Problem description — Repeat exactly the line with "とても心地良いですよ！" and each line after it to the end of the data below; pictures stay out.

Data items —
=====

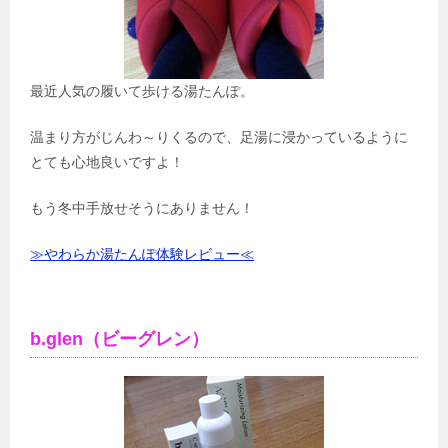
最近人気の履いて歩ける湯たんぽ。
温まり方がじんわ～りくるので、足湯に浸かっているように
とても心地良いですよ！
もう冬中手放せそうにありません！
≫やわらか湯たんぽ体験レビュー≪
b.glen（ビーグレン）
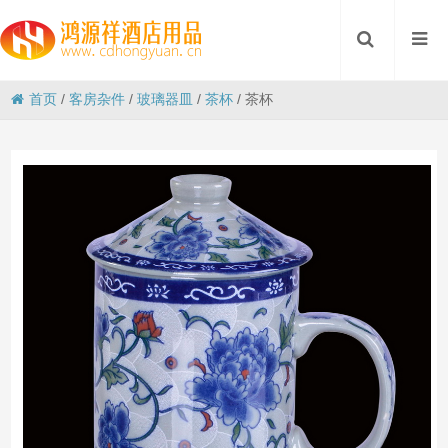
首页
/
客房杂件
/
玻璃器皿
/
茶杯
/
茶杯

=====

Task result —
とても心地良いですよ！
もう冬中手放せそうにありません！
≫やわらか湯たんぽ体験レビュー≪
b.glen（ビーグレン）
首页
/
客房杂件
/
玻璃器皿
/
茶杯
/
茶杯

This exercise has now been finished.